• Task item:
Look for the string "Login" in the data below, and copy each line that holds it.

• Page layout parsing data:
* * * *

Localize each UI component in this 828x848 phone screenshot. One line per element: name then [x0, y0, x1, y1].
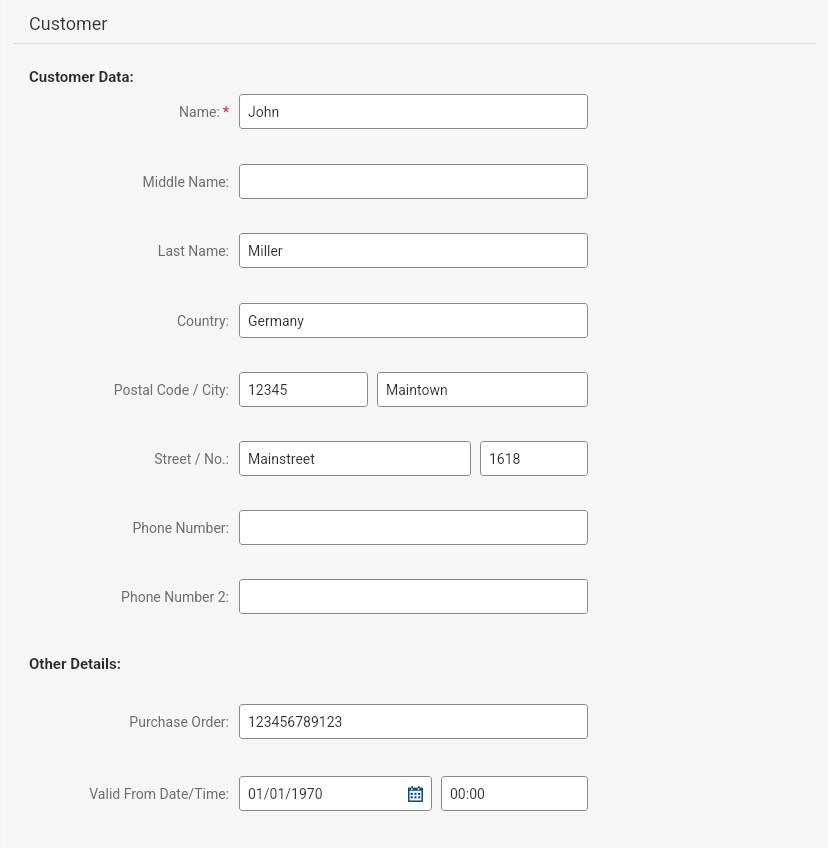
- button[interactable]: 01/01/1970: [239, 776, 432, 811]
- button[interactable]: Maintown: [377, 372, 588, 407]
- staticText: Miller: [248, 243, 283, 259]
- staticText: Phone Number:: [132, 520, 229, 536]
- staticText: Phone Number 2:: [121, 589, 229, 605]
- staticText: 123456789123: [248, 714, 343, 730]
- staticText: Germany: [248, 313, 304, 329]
- button[interactable]: John: [239, 94, 588, 129]
- staticText: Last Name:: [157, 243, 229, 259]
- button[interactable]: [239, 510, 588, 545]
- button[interactable]: [239, 579, 588, 614]
- staticText: 12345: [248, 382, 288, 398]
- staticText: Valid From Date/Time:: [89, 786, 229, 802]
- staticText: Other Details:: [29, 655, 121, 673]
- button[interactable]: Open date picker: [408, 786, 423, 802]
- staticText: Street / No.:: [154, 451, 229, 467]
- button[interactable]: Germany: [239, 303, 588, 338]
- staticText: 00:00: [450, 786, 485, 802]
- button[interactable]: [239, 164, 588, 199]
- button[interactable]: Mainstreet: [239, 441, 471, 476]
- staticText: Customer: [29, 13, 108, 34]
- staticText: 1618: [489, 451, 521, 467]
- staticText: John: [248, 104, 280, 120]
- staticText: Country:: [176, 313, 229, 329]
- staticText: Mainstreet: [248, 451, 315, 467]
- staticText: Middle Name:: [142, 174, 229, 190]
- staticText: Name: *: [179, 104, 229, 120]
- staticText: 01/01/1970: [248, 786, 323, 802]
- staticText: Maintown: [386, 382, 448, 398]
- button[interactable]: Miller: [239, 233, 588, 268]
- staticText: Postal Code / City:: [113, 382, 229, 398]
- button[interactable]: 00:00: [441, 776, 588, 811]
- button[interactable]: 123456789123: [239, 704, 588, 739]
- button[interactable]: 1618: [480, 441, 588, 476]
- button[interactable]: 12345: [239, 372, 368, 407]
- staticText: Customer Data:: [29, 68, 134, 86]
- staticText: Purchase Order:: [129, 714, 229, 730]
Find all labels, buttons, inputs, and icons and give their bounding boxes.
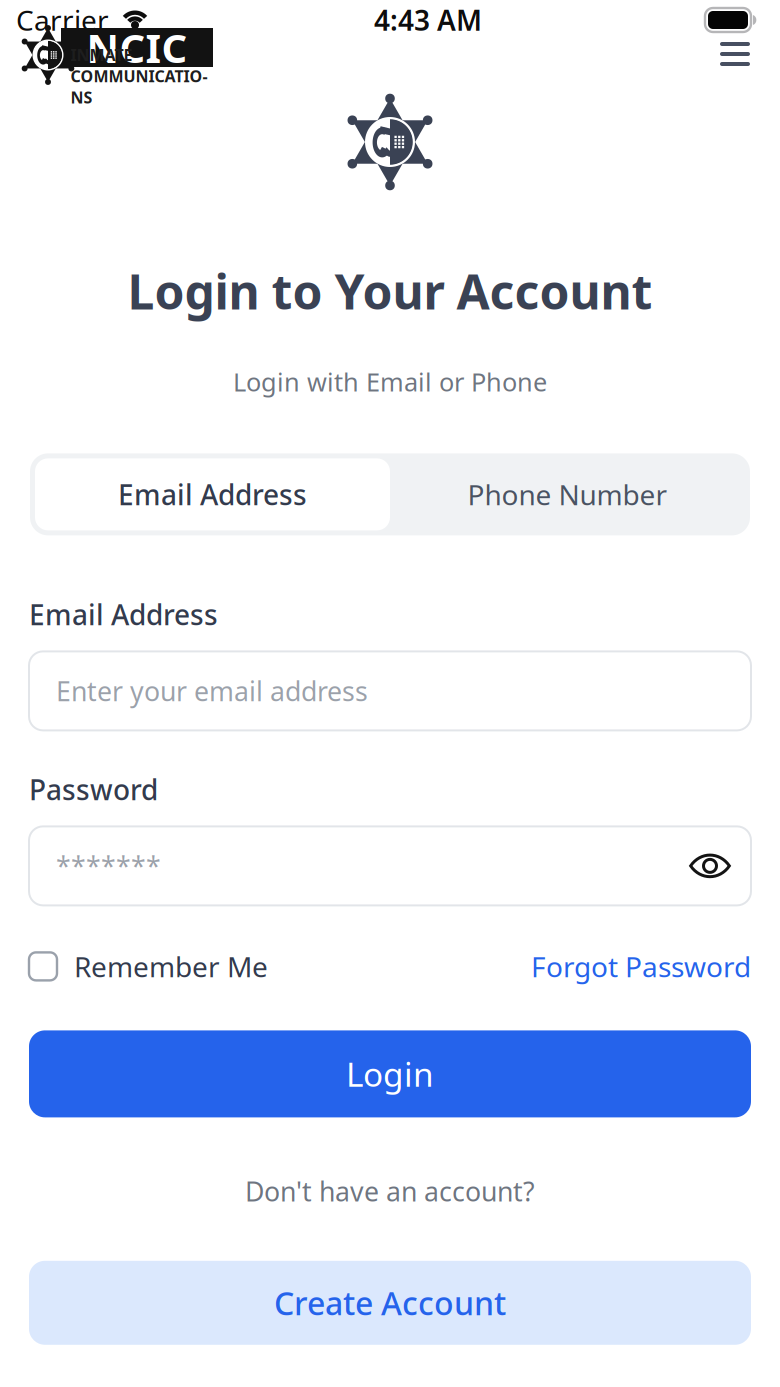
button[interactable]: Login [29, 1030, 751, 1117]
staticText: Forgot Password [531, 948, 751, 985]
staticText: ******* [56, 848, 161, 884]
button[interactable]: Show password [689, 851, 731, 881]
staticText: NCIC [86, 21, 188, 74]
button[interactable]: Phone Number [390, 458, 745, 530]
staticText: Email Address [29, 596, 218, 633]
staticText: Email Address [118, 476, 307, 513]
staticText: Login to Your Account [128, 259, 652, 323]
staticText: Carrier [16, 1, 109, 39]
staticText: Login with Email or Phone [233, 365, 547, 398]
staticText: 4:43 AM [374, 1, 482, 39]
staticText: Create Account [274, 1282, 506, 1324]
button[interactable]: Email Address [35, 458, 390, 530]
button[interactable]: Forgot Password [531, 943, 751, 990]
button[interactable]: Remember Me [29, 943, 268, 990]
staticText: Phone Number [468, 476, 668, 513]
staticText: INMATE COMMUNICATIONS [70, 44, 208, 108]
button[interactable]: Menu [710, 32, 760, 76]
staticText: Remember Me [74, 948, 268, 985]
button[interactable]: Create Account [29, 1261, 751, 1345]
staticText: Don't have an account? [245, 1173, 535, 1209]
staticText: Password [29, 771, 158, 808]
staticText: Enter your email address [56, 673, 368, 709]
staticText: Login [346, 1052, 434, 1096]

* * * *

• Task output:
button[interactable]: Login [29, 1030, 751, 1117]
staticText: Login to Your Account [128, 259, 652, 323]
staticText: Login with Email or Phone [233, 365, 547, 398]
staticText: Login [346, 1052, 434, 1096]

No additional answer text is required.